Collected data
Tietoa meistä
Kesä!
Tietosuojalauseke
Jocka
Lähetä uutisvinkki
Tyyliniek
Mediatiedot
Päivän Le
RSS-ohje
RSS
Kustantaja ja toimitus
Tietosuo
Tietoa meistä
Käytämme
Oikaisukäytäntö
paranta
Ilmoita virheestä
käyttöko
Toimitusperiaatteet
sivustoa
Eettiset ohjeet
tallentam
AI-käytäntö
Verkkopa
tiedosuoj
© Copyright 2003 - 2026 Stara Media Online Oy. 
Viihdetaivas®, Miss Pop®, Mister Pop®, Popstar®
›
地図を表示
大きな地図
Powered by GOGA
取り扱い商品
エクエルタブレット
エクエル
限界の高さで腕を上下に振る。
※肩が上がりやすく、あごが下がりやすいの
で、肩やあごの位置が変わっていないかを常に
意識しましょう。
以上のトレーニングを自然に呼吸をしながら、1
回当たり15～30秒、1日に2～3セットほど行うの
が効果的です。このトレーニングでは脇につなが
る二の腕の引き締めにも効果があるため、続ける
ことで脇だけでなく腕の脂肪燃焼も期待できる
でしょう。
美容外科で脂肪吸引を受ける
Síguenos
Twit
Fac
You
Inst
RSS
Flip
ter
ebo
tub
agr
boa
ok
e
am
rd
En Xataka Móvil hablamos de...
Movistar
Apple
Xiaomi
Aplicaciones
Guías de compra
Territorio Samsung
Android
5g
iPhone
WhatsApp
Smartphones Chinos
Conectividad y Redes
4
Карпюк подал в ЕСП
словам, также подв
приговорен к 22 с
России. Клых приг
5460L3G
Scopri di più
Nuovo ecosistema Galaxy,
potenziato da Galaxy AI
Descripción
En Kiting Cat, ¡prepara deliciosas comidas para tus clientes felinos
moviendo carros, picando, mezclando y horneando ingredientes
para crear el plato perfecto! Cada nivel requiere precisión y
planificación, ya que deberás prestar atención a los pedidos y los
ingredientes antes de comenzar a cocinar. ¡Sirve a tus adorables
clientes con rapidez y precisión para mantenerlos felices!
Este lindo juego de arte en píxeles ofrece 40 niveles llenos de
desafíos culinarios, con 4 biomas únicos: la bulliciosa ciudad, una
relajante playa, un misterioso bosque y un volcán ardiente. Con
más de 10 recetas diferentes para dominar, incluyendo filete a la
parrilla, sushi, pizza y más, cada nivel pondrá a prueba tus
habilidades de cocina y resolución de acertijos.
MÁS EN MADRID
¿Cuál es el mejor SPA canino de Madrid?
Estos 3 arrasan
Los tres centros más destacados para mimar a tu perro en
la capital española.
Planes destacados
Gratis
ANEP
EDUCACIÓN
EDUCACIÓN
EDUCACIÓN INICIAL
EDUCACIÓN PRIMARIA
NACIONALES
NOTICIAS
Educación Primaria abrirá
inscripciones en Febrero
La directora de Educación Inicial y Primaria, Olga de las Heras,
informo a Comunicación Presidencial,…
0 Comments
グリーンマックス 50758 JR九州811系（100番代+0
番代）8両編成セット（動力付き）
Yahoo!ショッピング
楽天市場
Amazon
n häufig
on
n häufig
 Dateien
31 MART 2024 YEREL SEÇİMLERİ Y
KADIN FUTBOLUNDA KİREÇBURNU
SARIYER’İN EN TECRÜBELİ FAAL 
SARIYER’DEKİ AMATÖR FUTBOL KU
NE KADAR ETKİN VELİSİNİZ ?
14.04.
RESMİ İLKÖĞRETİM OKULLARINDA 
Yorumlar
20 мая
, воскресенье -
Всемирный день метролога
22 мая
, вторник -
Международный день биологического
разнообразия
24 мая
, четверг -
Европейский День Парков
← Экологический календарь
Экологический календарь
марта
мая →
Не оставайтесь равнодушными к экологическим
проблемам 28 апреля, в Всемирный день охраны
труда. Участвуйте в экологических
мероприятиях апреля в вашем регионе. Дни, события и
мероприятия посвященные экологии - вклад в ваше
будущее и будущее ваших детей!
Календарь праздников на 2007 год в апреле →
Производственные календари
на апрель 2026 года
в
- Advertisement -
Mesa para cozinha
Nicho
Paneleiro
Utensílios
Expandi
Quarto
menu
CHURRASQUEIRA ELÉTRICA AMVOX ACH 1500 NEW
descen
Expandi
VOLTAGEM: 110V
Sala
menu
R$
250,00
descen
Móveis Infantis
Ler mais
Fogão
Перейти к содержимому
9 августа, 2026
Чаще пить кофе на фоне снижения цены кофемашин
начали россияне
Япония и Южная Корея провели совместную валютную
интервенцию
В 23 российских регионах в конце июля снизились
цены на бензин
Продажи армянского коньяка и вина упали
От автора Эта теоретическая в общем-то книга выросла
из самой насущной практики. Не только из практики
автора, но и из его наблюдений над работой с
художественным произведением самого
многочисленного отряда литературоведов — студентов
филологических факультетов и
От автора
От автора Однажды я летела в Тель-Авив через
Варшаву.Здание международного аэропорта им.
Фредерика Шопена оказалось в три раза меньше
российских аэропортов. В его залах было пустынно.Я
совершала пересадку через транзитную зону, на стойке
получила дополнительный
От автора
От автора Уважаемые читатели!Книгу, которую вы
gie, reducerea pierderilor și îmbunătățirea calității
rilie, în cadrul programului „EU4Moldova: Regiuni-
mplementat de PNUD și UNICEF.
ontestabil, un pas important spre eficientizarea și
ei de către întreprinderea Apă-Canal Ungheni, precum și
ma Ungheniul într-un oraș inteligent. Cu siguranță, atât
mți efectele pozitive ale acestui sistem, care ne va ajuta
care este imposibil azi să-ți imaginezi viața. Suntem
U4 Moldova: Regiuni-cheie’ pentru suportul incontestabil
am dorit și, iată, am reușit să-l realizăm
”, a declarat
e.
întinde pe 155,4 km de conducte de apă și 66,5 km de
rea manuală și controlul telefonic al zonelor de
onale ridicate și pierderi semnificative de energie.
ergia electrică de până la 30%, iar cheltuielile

▶ Exercise objective
Your task is to retype the records above exactly.

▶ Answer to this problem
Tietoa meistä
Kesä!
Tietosuojalauseke
Jocka
Lähetä uutisvinkki
Tyyliniek
Mediatiedot
Päivän Le
RSS-ohje
RSS
Kustantaja ja toimitus
Tietosuo
Tietoa meistä
Käytämme
Oikaisukäytäntö
paranta
Ilmoita virheestä
käyttöko
Toimitusperiaatteet
sivustoa
Eettiset ohjeet
tallentam
AI-käytäntö
Verkkopa
tiedosuoj
© Copyright 2003 - 2026 Stara Media Online Oy. 
Viihdetaivas®, Miss Pop®, Mister Pop®, Popstar®
›
地図を表示
大きな地図
Powered by GOGA
取り扱い商品
エクエルタブレット
エクエル
限界の高さで腕を上下に振る。
※肩が上がりやすく、あごが下がりやすいの
で、肩やあごの位置が変わっていないかを常に
意識しましょう。
以上のトレーニングを自然に呼吸をしながら、1
回当たり15～30秒、1日に2～3セットほど行うの
が効果的です。このトレーニングでは脇につなが
る二の腕の引き締めにも効果があるため、続ける
ことで脇だけでなく腕の脂肪燃焼も期待できる
でしょう。
美容外科で脂肪吸引を受ける
Síguenos
Twit
Fac
You
Inst
RSS
Flip
ter
ebo
tub
agr
boa
ok
e
am
rd
En Xataka Móvil hablamos de...
Movistar
Apple
Xiaomi
Aplicaciones
Guías de compra
Territorio Samsung
Android
5g
iPhone
WhatsApp
Smartphones Chinos
Conectividad y Redes
4
Карпюк подал в ЕСП
словам, также подв
приговорен к 22 с
России. Клых приг
5460L3G
Scopri di più
Nuovo ecosistema Galaxy,
potenziato da Galaxy AI
Descripción
En Kiting Cat, ¡prepara deliciosas comidas para tus clientes felinos
moviendo carros, picando, mezclando y horneando ingredientes
para crear el plato perfecto! Cada nivel requiere precisión y
planificación, ya que deberás prestar atención a los pedidos y los
ingredientes antes de comenzar a cocinar. ¡Sirve a tus adorables
clientes con rapidez y precisión para mantenerlos felices!
Este lindo juego de arte en píxeles ofrece 40 niveles llenos de
desafíos culinarios, con 4 biomas únicos: la bulliciosa ciudad, una
relajante playa, un misterioso bosque y un volcán ardiente. Con
más de 10 recetas diferentes para dominar, incluyendo filete a la
parrilla, sushi, pizza y más, cada nivel pondrá a prueba tus
habilidades de cocina y resolución de acertijos.
MÁS EN MADRID
¿Cuál es el mejor SPA canino de Madrid?
Estos 3 arrasan
Los tres centros más destacados para mimar a tu perro en
la capital española.
Planes destacados
Gratis
ANEP
EDUCACIÓN
EDUCACIÓN
EDUCACIÓN INICIAL
EDUCACIÓN PRIMARIA
NACIONALES
NOTICIAS
Educación Primaria abrirá
inscripciones en Febrero
La directora de Educación Inicial y Primaria, Olga de las Heras,
informo a Comunicación Presidencial,…
0 Comments
グリーンマックス 50758 JR九州811系（100番代+0
番代）8両編成セット（動力付き）
Yahoo!ショッピング
楽天市場
Amazon
n häufig
on
n häufig
 Dateien
31 MART 2024 YEREL SEÇİMLERİ Y
KADIN FUTBOLUNDA KİREÇBURNU
SARIYER’İN EN TECRÜBELİ FAAL 
SARIYER’DEKİ AMATÖR FUTBOL KU
NE KADAR ETKİN VELİSİNİZ ?
14.04.
RESMİ İLKÖĞRETİM OKULLARINDA 
Yorumlar
20 мая
, воскресенье -
Всемирный день метролога
22 мая
, вторник -
Международный день биологического
разнообразия
24 мая
, четверг -
Европейский День Парков
← Экологический календарь
Экологический календарь
марта
мая →
Не оставайтесь равнодушными к экологическим
проблемам 28 апреля, в Всемирный день охраны
труда. Участвуйте в экологических
мероприятиях апреля в вашем регионе. Дни, события и
мероприятия посвященные экологии - вклад в ваше
будущее и будущее ваших детей!
Календарь праздников на 2007 год в апреле →
Производственные календари
на апрель 2026 года
в
- Advertisement -
Mesa para cozinha
Nicho
Paneleiro
Utensílios
Expandi
Quarto
menu
CHURRASQUEIRA ELÉTRICA AMVOX ACH 1500 NEW
descen
Expandi
VOLTAGEM: 110V
Sala
menu
R$
250,00
descen
Móveis Infantis
Ler mais
Fogão
Перейти к содержимому
9 августа, 2026
Чаще пить кофе на фоне снижения цены кофемашин
начали россияне
Япония и Южная Корея провели совместную валютную
интервенцию
В 23 российских регионах в конце июля снизились
цены на бензин
Продажи армянского коньяка и вина упали
От автора Эта теоретическая в общем-то книга выросла
из самой насущной практики. Не только из практики
автора, но и из его наблюдений над работой с
художественным произведением самого
многочисленного отряда литературоведов — студентов
филологических факультетов и
От автора
От автора Однажды я летела в Тель-Авив через
Варшаву.Здание международного аэропорта им.
Фредерика Шопена оказалось в три раза меньше
российских аэропортов. В его залах было пустынно.Я
совершала пересадку через транзитную зону, на стойке
получила дополнительный
От автора
От автора Уважаемые читатели!Книгу, которую вы
gie, reducerea pierderilor și îmbunătățirea calității
rilie, în cadrul programului „EU4Moldova: Regiuni-
mplementat de PNUD și UNICEF.
ontestabil, un pas important spre eficientizarea și
ei de către întreprinderea Apă-Canal Ungheni, precum și
ma Ungheniul într-un oraș inteligent. Cu siguranță, atât
mți efectele pozitive ale acestui sistem, care ne va ajuta
care este imposibil azi să-ți imaginezi viața. Suntem
U4 Moldova: Regiuni-cheie’ pentru suportul incontestabil
am dorit și, iată, am reușit să-l realizăm
”, a declarat
e.
întinde pe 155,4 km de conducte de apă și 66,5 km de
rea manuală și controlul telefonic al zonelor de
onale ridicate și pierderi semnificative de energie.
ergia electrică de până la 30%, iar cheltuielile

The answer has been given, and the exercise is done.